Pour la cinquième année consécutive, la Galerie Da-End réunit un ensemble d’œuvres récentes et anciennes, fruit du travail d’une trentaine d’artistes, afin de constituer son cabinet de curiosités contemporain.

Transformé le temps de l’exposition en theatrum mundi, l’espace de la galerie se fait à nouveau l’écrin de nos découvertes et immerge le visiteur dans un monde poétique et troublant où affleure l’imaginaire des artistes. Au fil des tableaux, dessins, sculptures ou photographies présentés se dévoile une histoire universelle liée au cycle de la vie sur Terre. Croissances, mutations, altérations: ce sont toutes ces évolutions successives dues au passage du temps, mais aussi à l’action de l’homme, que l’on retrouve ici mises en image de manière littérale ou allégorique.

Les oeuvres sélectionnées nous offrent l’occasion de réfléchir aux canons de beauté institués depuis l’antiquité et dont les critères imprègnent toujours l’imaginaire collectif. Ici, point de corps ou de figures sublimées, les questionnements métaphysiques l’emportant au contraire sur toute idéalisation. Prenant le contre-pied des représentations traditionnelles codifiées, les artistes de l’exposition transfigurent leur sujet et expérimentent de nombreux jeux de forme et de matière.

Objet de toutes les transformations, le vivant mute et se renouvelle. Pas une plante, un insecte, une roche ou un homme dont les molécules ne résistent à l’ouvrage du temps, et partout la matière fragile se désagrège, inéluctablement. L’observation minutieuse de la nature génère l’admiration unanime des hommes qui soulignent la richesse de ses textures, ses couleurs, sa biodiversité.

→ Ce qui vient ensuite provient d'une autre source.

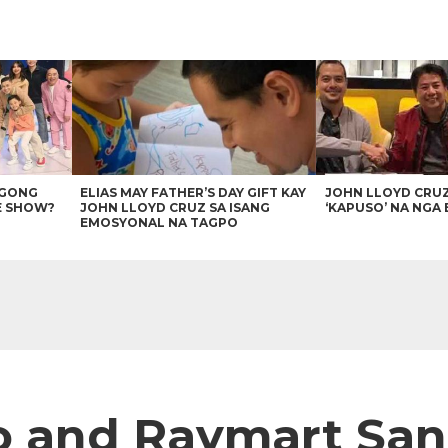
AGONG
ELIAS MAY FATHER’S DAY GIFT KAY
JOHN LLOYD CRU
E SHOW?
JOHN LLOYD CRUZ SA ISANG
‘KAPUSO’ NA NGA 
EMOSYONAL NA TAGPO
o and Raymart San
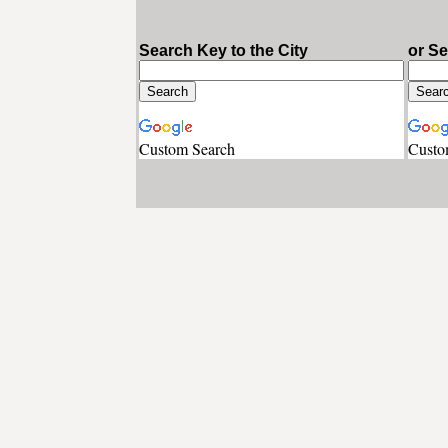
Search Key to the City
or S
Custom Search
Custo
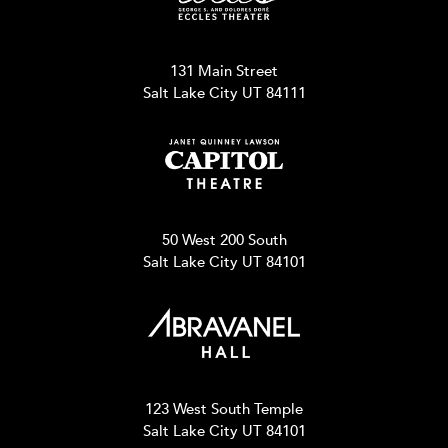
131 Main Street
Salt Lake City UT 84111
50 West 200 South
Salt Lake City UT 84101
123 West South Temple
Salt Lake City UT 84101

Les capacités physiques et cognitives exceptionnelles de certains êtres, aptes à voler, voir dans le noir, se camoufler suscitent aussi notre convoitise et nous tentons, depuis des temps très anciens, par fantasme de toute puissance, de se les approprier.

d’Ovide à Cronenberg, en passant les innombrables mythes et récits de rites chamaniques ancestraux, le Cabinet Da-End 05 explore le thème intemporel de la métamorphose et donne à voir ses multiples incarnations à l’oeuvre.

Avec / With :
 Markus Åkesson, Candice Angélini, Agostino Arrivabene, Marceŀla Barceló, César Bardoux, Blanche Berthelier, Philippe Bréson, Marcos Carrasquer, Cécile de Cassagnac, François Chaillou, Gaël Davrinche, Lola B. Deswarte, Mr Djub, Michel Giniès, Lucy Glendinning, Apolline Grivelet, Céline Guichard, Sarah Jérôme, Lidia Kostanek, Kosta Kulundzic, Cédric Le Corf, Perrine Lievens, Masta, Marc Molk, Virginia Mori, Erik Nussbicker, Pascal Pillard, Axelle Remeaud, Cendrine Rovini, Lionel Sabatté, Toshio Saeki, Satoshi Saïkusa, Bertrand Secret, Shine Shivan, Mitsuru Tateishi, Paul Toupet, Hitomi Ueoka, Ram Singh Urveti, Edwart Vignot & Davor Vrankić.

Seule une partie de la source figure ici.